14. Termination, Modification, Change. If not sooner terminated by the Company’s board of directors, this Plan shall terminate at the close of business on April 24, 2016. No Incentive Awards shall be made under the Plan after its termination. The Board may amend or terminate the Plan in such respects as it shall deem advisable; provided that, if and to the extent required by the Code or by requirements of the NASDAQ Stock Market, no change shall be made that increases the total number of shares of Company Stock reserved for issuance pursuant to Incentive Awards granted under the Plan (except pursuant to Section 15), materially modifies the requirements as to eligibility for participation in the Plan, materially increases the benefits accruing to Participants under the Plan, or expands the types of Incentive Awards provided under the Plan, unless such change is authorized by the shareholders of the Company. The Board may unilaterally amend Incentive Awards with respect to Participants, and the Plan subject to the limitations described in the preceding sentence, as it deems appropriate to ensure compliance with Rule 16b-3 and to cause the Plan and any Incentive Awards to meet the requirements of the Code and regulations and other interpretation and guidance issued thereunder, including but not limited to Code section 409A. Except as provided in the preceding sentence, a termination or amendment of the Plan shall not, without the consent of the Participant, adversely affect a Participant’s rights under an Incentive Award previously granted to him or her.
15. Change in Capital Structure.
(a) In the event of a stock dividend, stock split or combination of shares, recapitalization or merger in which the Company is the surviving corporation or other change in the Company’s capital stock (including, but not limited to, the creation or issuance to shareholders generally of rights, options or warrants for the purchase of common stock or preferred stock of the Company), the number and kind of shares of stock or securities of the Company to be subject to the Plan and to Options then outstanding or to be granted thereunder, the maximum number of shares or securities which may be delivered under the Plan, the maximum number of shares or securities that can be granted to an individual Participant under Section 4, the exercise price, the terms of Incentive Awards and other relevant provisions shall be appropriately adjusted by the Committee, whose determination shall be binding on all persons. If the adjustment would produce fractional shares with respect to any unexercised Option, the Committee may adjust appropriately the number of shares covered by the Option so as to eliminate the fractional shares.
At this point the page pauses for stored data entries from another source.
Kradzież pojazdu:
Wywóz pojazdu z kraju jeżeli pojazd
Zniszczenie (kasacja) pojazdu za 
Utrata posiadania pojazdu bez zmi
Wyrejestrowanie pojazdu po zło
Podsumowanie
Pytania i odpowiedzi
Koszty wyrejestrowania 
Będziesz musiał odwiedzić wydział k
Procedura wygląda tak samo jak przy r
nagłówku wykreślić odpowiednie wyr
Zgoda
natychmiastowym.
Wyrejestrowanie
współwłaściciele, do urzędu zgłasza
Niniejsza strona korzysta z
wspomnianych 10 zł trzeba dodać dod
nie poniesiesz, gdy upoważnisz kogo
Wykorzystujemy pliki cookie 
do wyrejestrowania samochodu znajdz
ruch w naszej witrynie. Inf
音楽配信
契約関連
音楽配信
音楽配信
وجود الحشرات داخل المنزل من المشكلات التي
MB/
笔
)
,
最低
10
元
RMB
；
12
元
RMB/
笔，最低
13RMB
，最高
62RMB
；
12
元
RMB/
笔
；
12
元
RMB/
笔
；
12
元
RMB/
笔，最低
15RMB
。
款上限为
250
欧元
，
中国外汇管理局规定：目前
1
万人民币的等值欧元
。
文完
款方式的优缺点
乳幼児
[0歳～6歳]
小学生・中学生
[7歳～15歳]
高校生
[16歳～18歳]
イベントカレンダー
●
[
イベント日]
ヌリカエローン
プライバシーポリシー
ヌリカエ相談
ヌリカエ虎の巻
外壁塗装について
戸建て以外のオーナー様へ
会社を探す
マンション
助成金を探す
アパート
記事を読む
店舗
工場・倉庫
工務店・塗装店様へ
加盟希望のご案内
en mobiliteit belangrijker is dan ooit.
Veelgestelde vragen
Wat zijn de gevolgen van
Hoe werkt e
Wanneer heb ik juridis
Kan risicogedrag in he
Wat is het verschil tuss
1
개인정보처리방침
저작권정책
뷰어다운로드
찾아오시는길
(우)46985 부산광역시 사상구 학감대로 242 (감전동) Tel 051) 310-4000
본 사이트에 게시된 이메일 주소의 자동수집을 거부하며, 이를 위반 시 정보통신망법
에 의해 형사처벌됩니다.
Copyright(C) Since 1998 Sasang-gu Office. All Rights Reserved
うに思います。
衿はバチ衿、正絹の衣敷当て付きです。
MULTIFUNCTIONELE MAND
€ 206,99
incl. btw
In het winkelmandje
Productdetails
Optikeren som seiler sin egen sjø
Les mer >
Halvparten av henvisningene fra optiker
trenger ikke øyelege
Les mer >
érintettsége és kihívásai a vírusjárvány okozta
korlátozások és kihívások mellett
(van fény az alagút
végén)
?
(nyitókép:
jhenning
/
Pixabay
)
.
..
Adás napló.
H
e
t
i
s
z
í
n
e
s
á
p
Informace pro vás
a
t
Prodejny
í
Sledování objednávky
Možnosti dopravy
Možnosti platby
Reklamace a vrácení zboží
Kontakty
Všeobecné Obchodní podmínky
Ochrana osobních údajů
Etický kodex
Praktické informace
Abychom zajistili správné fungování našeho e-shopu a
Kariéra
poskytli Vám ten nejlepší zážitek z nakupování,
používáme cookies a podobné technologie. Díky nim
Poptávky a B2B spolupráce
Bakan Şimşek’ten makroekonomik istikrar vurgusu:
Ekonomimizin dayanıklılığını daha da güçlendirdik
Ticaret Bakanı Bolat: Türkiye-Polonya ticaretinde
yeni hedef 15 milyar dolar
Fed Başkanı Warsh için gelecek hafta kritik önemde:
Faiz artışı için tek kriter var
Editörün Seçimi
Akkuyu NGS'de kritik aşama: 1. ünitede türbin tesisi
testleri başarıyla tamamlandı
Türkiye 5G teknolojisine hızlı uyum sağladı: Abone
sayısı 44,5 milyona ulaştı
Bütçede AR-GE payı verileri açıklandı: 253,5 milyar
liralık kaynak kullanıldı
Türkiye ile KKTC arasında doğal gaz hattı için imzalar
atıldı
(b) If the Company is a party to a consolidation or a merger in which the Company is not the surviving corporation, a transaction that results in the acquisition of substantially all of the Company’s outstanding stock by a single person or entity, or a sale or transfer of substantially all of the Company’s assets, the Committee may take such actions with respect to outstanding Incentive Awards as the Committee deems appropriate.
(c) Notwithstanding anything in the Plan to the contrary, the Committee may take the foregoing actions without the consent of any Participant, and the Committee’s determination shall be conclusive and binding on all persons for all purposes.
16. Administration of the Plan.
(a) The Plan shall be administered by the Committee. Subject to the express provisions and limitations set forth in this Plan, the Committee shall be authorized and empowered to do all things necessary or desirable, in its sole discretion, in connection with the administration of this Plan, including, without limitation, the following:
(i) to prescribe, amend and rescind rules and regulations relating to this Plan and to define terms not otherwise defined herein;
(ii) to determine which persons are Participants, to which of such Participants, if any, Incentive Awards shall be granted hereunder and the timing of any such Incentive Awards, and to grant Incentive Awards;
(iii) to grant Incentive Awards to Participants and determine the terms and conditions thereof, including the number of shares of Company Stock subject to Incentive Awards and the exercise or purchase price of such shares of Company Stock and the circumstances under which Incentive Awards become exercisable or vested or are forfeited or expire, which terms may but need not be conditioned upon the passage of time, continued employment, the satisfaction of Performance Goals, the occurrence of certain events, or other factors;
(iv) to establish or verify the extent of satisfaction of any Performance Goals or other conditions applicable to the grant, issuance, exercisability, vesting and/or ability to retain any Incentive Award;
(v) to prescribe and amend the terms of the award agreements or other documents evidencing Incentive Awards made under this Plan (which need not be identical);
(vi) to determine whether, and the extent to which, adjustments are required pursuant to Section 15;
(vii) to interpret and construe this Plan, any rules and regulations under this Plan and the terms and conditions of any Incentive Award granted hereunder, and to make exceptions to any such provisions in good faith and for the benefit of the Company; and
(viii) to make all other determinations deemed necessary or advisable for the administration of this Plan.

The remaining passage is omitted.